Maybe with a 14 or 16 pin it would work. If your motor turns at about 3 to 3.5 K rpm I would love to know if that would rip boards. What kind of clutch are you planning on? 

www.lmsaws.com 

has some neat videos to check out. They have a 20 horse honda hooked up to a 5 ft bar that looks similiar to what a milling saw could be, sorta. A lucas has some sorta jack shaft pully gearing, but I wonder if you could go right off the crank if you had a big enough sprocket?

cheers Peter

www.treecycleseattle.com


----------



## BobL (Jan 22, 2009)

When you have low revs and plenty of grunt you can also compensate for slow revs by dropping the rakers a little more. I think Will Malloff uses 0.045" on his 090.


----------



## bstall (Jan 23, 2009)

thanks for all the info.do chains designed for ripping do better at low or high speed.i understand how to set the saw up for any speed needed i just dont know what the optimum speed is.


----------



## slabmaster (Jan 24, 2009)

Ripping chain is the best for ripping.As for rpm.You want the highest rpm you can get without looseing too much power.


----------



## Brmorgan (Jan 24, 2009)

slabmaster said:


> Ripping chain is the best for ripping.As for rpm.You want the highest rpm you can get without looseing too much power.



Or without risking chain breakage if there's a jam - a 17HP 4-stroke has enormous torque compared to any chainsaw. I'd say stick with .404.



BobL said:


> When you have low revs and plenty of grunt you can also compensate for slow revs by dropping the rakers a little more. I think Will Malloff uses 0.045" on his 090.



You could do that, but wouldn't it produce a horribly rough cut being so aggressive at low RPM? I know Will drops them a bit, but not sure how much.

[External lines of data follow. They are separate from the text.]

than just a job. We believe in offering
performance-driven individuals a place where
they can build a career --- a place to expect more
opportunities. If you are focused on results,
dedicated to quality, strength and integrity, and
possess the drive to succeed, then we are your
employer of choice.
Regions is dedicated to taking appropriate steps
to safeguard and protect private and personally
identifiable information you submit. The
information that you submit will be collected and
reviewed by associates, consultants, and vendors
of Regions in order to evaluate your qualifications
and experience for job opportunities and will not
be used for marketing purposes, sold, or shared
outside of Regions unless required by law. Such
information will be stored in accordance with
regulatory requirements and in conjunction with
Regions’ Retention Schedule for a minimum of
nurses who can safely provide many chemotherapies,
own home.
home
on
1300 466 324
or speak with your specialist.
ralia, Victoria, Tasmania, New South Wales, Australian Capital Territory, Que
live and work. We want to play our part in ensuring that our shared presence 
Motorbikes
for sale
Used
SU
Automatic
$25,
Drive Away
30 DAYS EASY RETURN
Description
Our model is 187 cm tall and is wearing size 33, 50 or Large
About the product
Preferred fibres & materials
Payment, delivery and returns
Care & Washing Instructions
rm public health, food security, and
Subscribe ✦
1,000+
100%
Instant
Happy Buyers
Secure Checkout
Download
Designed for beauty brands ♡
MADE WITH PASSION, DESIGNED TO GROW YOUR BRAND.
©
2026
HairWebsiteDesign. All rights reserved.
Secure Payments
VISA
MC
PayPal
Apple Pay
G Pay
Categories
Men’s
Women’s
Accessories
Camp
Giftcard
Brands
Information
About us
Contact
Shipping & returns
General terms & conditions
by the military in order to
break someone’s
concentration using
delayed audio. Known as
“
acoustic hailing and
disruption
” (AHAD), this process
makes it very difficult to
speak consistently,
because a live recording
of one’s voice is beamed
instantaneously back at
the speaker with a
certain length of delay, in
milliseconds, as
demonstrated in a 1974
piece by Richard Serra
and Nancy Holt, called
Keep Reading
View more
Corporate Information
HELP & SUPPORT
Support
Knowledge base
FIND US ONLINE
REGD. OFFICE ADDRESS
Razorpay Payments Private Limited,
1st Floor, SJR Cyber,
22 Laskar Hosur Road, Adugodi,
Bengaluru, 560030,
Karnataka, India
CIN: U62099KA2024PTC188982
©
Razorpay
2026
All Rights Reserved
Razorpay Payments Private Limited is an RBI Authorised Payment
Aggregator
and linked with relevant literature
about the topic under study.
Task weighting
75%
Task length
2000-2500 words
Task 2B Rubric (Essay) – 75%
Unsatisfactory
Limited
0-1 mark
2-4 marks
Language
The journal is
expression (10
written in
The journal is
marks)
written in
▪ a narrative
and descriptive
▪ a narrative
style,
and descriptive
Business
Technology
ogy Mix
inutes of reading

bstall, if I can't work out some kind of bandmill this summer, I'll be rebuilding the 10HP 4-stroke CSM that I built a couple years ago but never got operating smoothly. I've since learned a LOT about chainsaws and milling in general, and I think I can work all the kinks out but it'll require a lot of torching and welding to modify it. I've improved greatly on those skills in the meantime too. If I do end up working on that project I'll be sure to take lots of pics and show them here.


----------



## harrygrey382 (Jan 25, 2009)

hmm, I'm watching this thread now


----------



## bstall (Jan 25, 2009)

Im probably going to use a centrifugal clutch thats designed for up to 20 hp engines and attach it to the drive shaft.From there i will go to a jack shaft ,i just dont know what size pulley to use on my jackshaft because i dont know what fpm's to shoot for just yet.any ideas?The jackshaft will power a splined driveshaft,and i will use a splined harvester sprocket.With it set up this way the motor can remain stationary and only the bar will have to move.


----------



## slabmaster (Jan 25, 2009)

I would shoot for at least 9,000 rpm.You have to take in to account that making more rpm than the engines crankshaft will rob you of torque and power, so don't worry about breaking the chain.As that engine won't be putting out the torque to the chain after you gear it for high rpm.


----------



## bstall (Jan 25, 2009)

At 4800rpm's with a 16 pin harvester sprocket i should be around 5000 fpm.Is that adequate for ripping chain?


----------



## slabmaster (Jan 25, 2009)

That seems slow,Ripping chain will cut at any speed though.Just slower at that rpm.


----------



## BlueRider (Jan 26, 2009)

bstall said:


> At 4800rpm's with a 16 pin harvester sprocket i should be around 5000 fpm.Is that adequate for ripping chain?



That sounds like it should work. you didn't mention what pitch chain you will use and that will affect the chain speed. .404 will spin faster than .375 on pin sprockets with the same noumber of pins. also when you double the speed of a motor with a pully you reduce the torque at the final drive by half. An 090 with .404 and an 8 pin sprocket has a chain speed of only 3500 fpm so your speed of 5000 on a mill with high torque should rip through the wood at a nice speed. My 075 has a chain speed only slightly faster and no one here is milling with a csm with a chain speed much over 6000 fpm. Also keep in mind these are all calculated speeds based on max rpm of the saw with no load. It would be interesting to get some rpm noumbers with a tach while milling and start comparing the different saws.

It might be worth talking to someone with a lucas to find out what the chain speed on a lucas slabing atachment is. 

one of the things that will limit your cutting is the design of the chain you have to allow for the removal of the swarf. Lucas has addresed this by going to a skip style ripping chain with a reduced raker. I would be reluctant to use anything less than .404, your set up should have the power to pull the larger chain with no loss of speed.


----------



## bobsreturn (Jul 4, 2009)

i was told by the lucas rep that only the 6in mill has a high chain speed the others are slower as the circular blade speed has to be right . the slabbers use a harvester sprocket ,looked to be on the crankshaft ? and certainly cut slabs well ,as did the 10in mill that runs slower . would pay to check out the lucas mills if you wish to build a slabber .mate has a peterson slabber 24 hp and 6ft bar , thats a slabber . he mainly uses a bandsaw mill now as its all hydraulic . a lot quicker ,but more fiddly . happy cutting bob


----------